TST mantém condenação do HSBC por assédio moral

Assessoria de Comunicação/Procuradoria-Geral do Trabalho
O Tribunal Superior do Trabalho (TST) manteve a condenação do banco HSBC em R$ 100 mil por prática generalizada de assédio moral em uma agência de Macapá (AP). A Primeira Turma do tribunal negou provimento ao agravo da empresa contra sentença da 2ª Vara do Trabalho da cidade, em processo movido pelo Ministério Público do Trabalho no estado (MPT-AP). Com o agravo, a instituição financeira pretendia anular a decisão de primeira instância sob a alegação de que o MPT não teria legitimidade para atuar no caso.
Para a empresa, "não se trata, sob qualquer hipótese, de defesa de interesses coletivos ou mesmo direitos individuais homogêneos, mas apenas a pretensão de viabilizar o adimplemento de direitos individuais de alguns empregados, baseados em relatos de três ex-empregados, situação na qual extrapola em muito sua esfera de atuação". O MPT ajuizou o processo após depoimentos de empregados da agência relatarem ameaças e humilhações cometidas pelo mesmo gerente, como gritos na frente de colegas e clientes e isolamento de funcionários. Diante da recusa do banco em assinar termo de ajuste de conduta (TAC), foi proposta a ação.

Ao negar o agravo, o ministro Walmir Oliveira da Costa, relator do caso, destacou que os artigos 129, inciso III, da Constituição Federal, e 83, inciso III, da Lei Complementar 75/93 autorizam o MPT a promover, no âmbito da Justiça do Trabalho, ação civil pública "visando à defesa de interesses coletivos, quando desrespeitados os direitos sociais constitucionalmente garantidos".

Ele também ressaltou que a Subseção 1 Especializada em Dissídios Individuais (SDI-1) do TST, órgão responsável pela uniformização da jurisprudência, tem entendimento pacificado sobre a legitimidade do MPT para tutelar direitos e interesses individuais homogêneos. Segundo Costa, o fato de a ação civil pública "envolver discussão acerca de direitos que variem conforme situações específicas, individualmente consideradas, não é suficiente, por si só, para impor limites à atuação do MPT na defesa de interesses sociais”.

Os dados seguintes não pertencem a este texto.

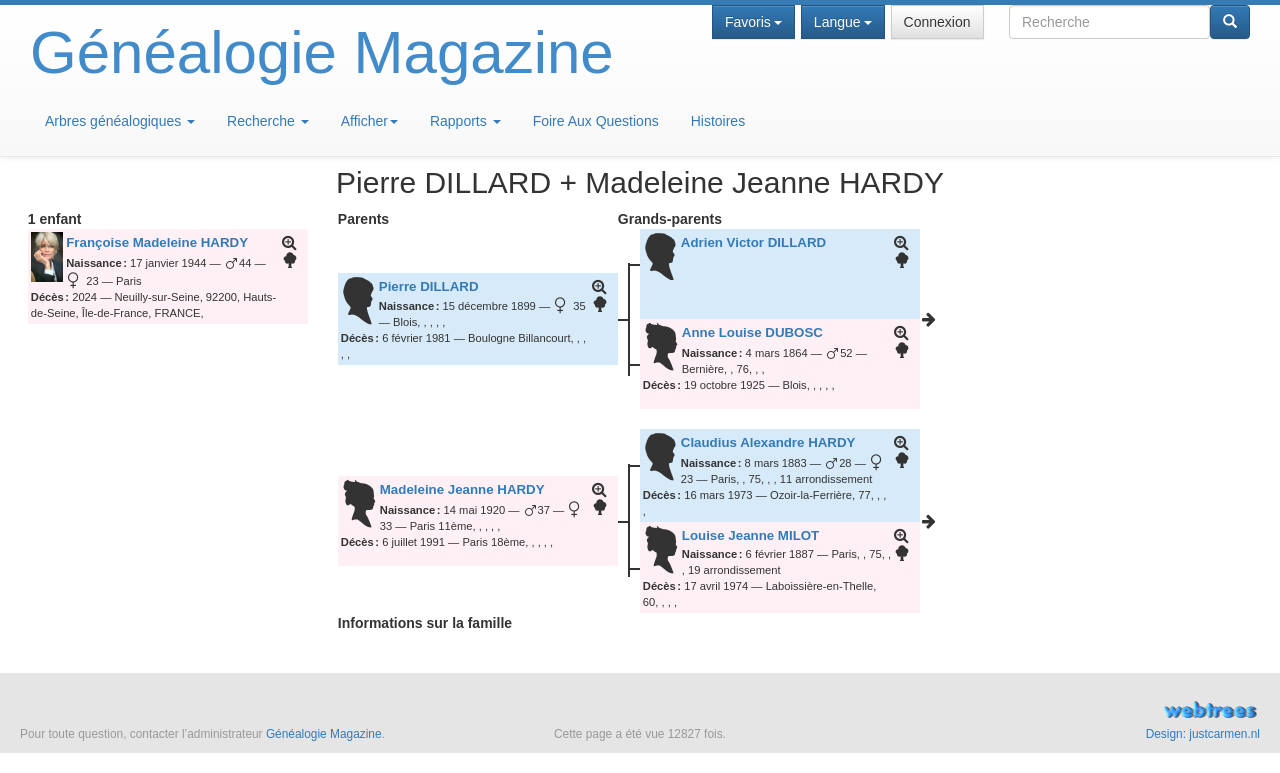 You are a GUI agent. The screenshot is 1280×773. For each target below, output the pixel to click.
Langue (843, 22)
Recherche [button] (268, 121)
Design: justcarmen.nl (1203, 734)
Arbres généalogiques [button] (120, 121)
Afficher (369, 121)
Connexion (937, 22)
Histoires (718, 121)
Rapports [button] (465, 121)
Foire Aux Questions (596, 121)
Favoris (753, 22) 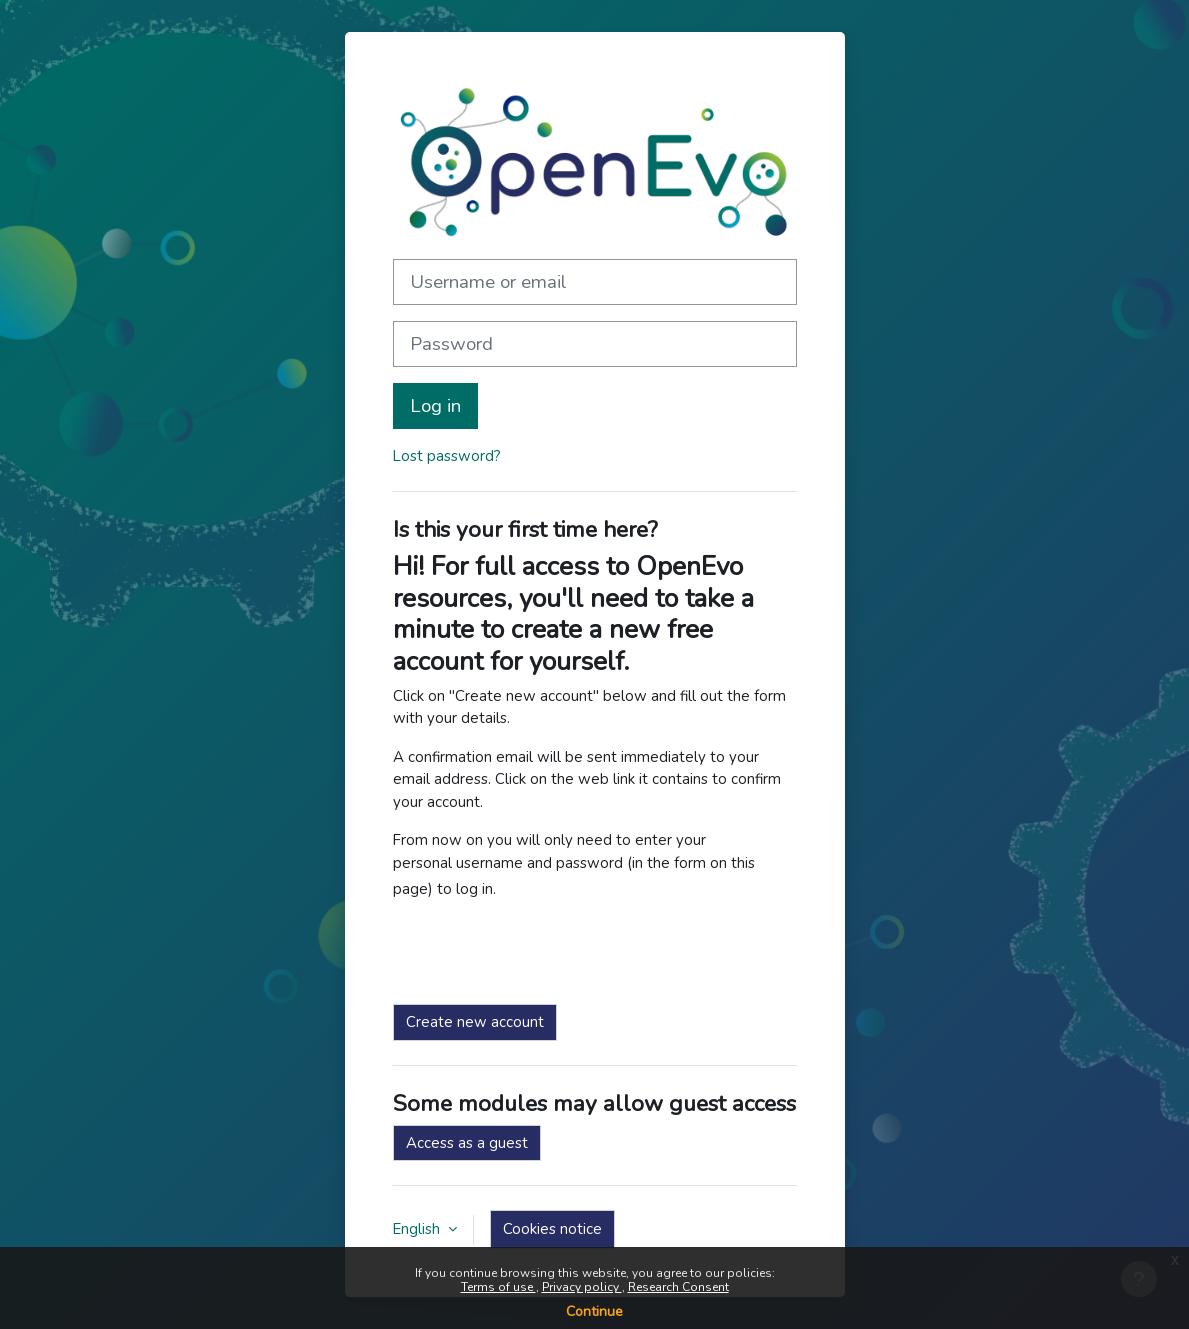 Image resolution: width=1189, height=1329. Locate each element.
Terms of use (498, 1287)
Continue (594, 1311)
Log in (435, 406)
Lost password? (447, 456)
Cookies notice (552, 1229)
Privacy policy (582, 1287)
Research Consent (678, 1287)
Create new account (475, 1022)
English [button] (418, 1229)
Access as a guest (467, 1143) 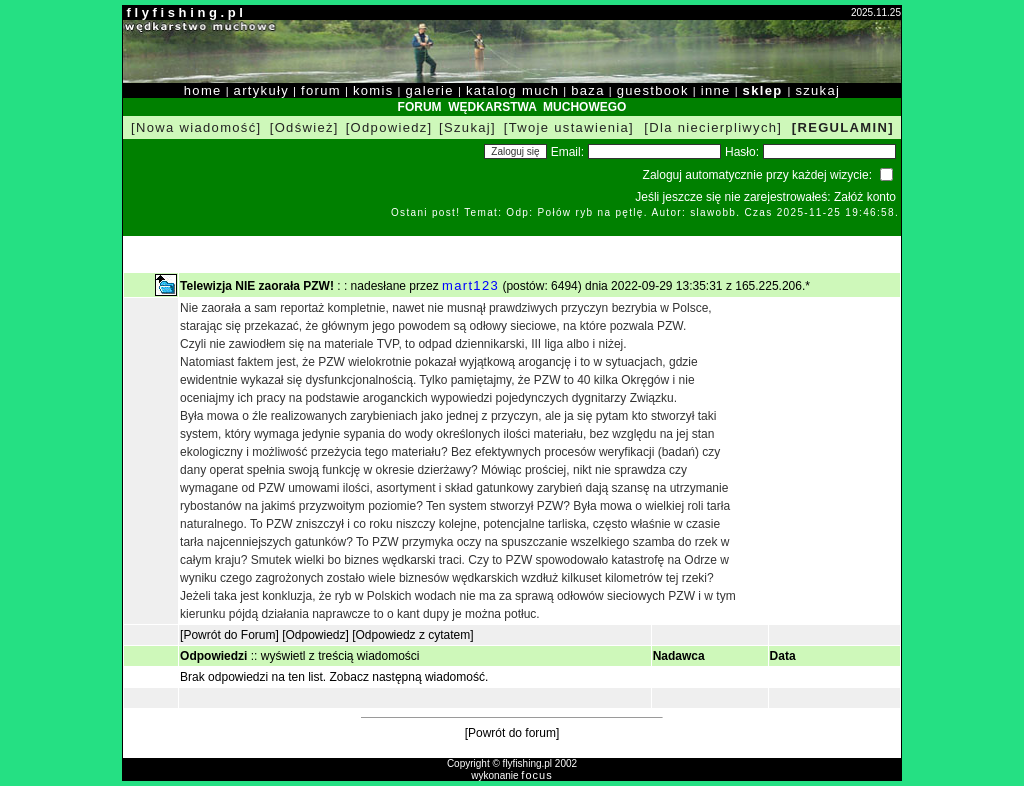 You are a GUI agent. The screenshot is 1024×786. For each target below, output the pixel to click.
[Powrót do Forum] (229, 635)
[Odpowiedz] (389, 127)
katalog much (512, 90)
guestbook (653, 90)
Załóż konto (865, 197)
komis (373, 90)
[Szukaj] (467, 127)
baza (588, 90)
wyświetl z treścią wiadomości (340, 656)
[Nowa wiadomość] (196, 127)
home (203, 90)
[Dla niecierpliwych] (713, 127)
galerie (430, 90)
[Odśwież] (304, 127)
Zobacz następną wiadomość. (409, 677)
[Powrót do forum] (512, 733)
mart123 (470, 285)
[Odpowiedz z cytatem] (412, 635)
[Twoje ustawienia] (569, 127)
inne (716, 90)
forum (321, 90)
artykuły (261, 90)
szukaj (817, 90)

Sentença – A 2ª Vara do Trabalho de Macapá condenou o banco ao pagamento de indenização por dano moral coletivo e proibiu o HSBC de cometer ou admitir a prática de assédio moral por seus gestores. A sentença determinou ainda a adoção de medidas para garantir o ambiente de trabalho sadio, como a realização de palestras sobre o tema e manutenção de equipe de apoio médico-psicológico para apurar queixas e propor a punição dos responsáveis.

Para anular a sentença, o HSBC apelou ao Tribunal Regional do Trabalho da 8ª Região (PA-AP), que rejeitou o argumento de ilegitimidade do MPT, mas acolheu parte do recurso para afastar a indenização por dano moral, mantendo as demais determinações da decisão de primeiro grau.

O banco ainda foi multado pelo TRT por litigância de má-fé, devido a ter afirmado no recurso que o MPT propôs acordo de R$ 50 mil a ser revertido ao próprio órgão, quando a ata da audiência registra que o destinatário seria o Ministério do Trabalho, gestor do Fundo de Amparo ao Trabalhador (FAT).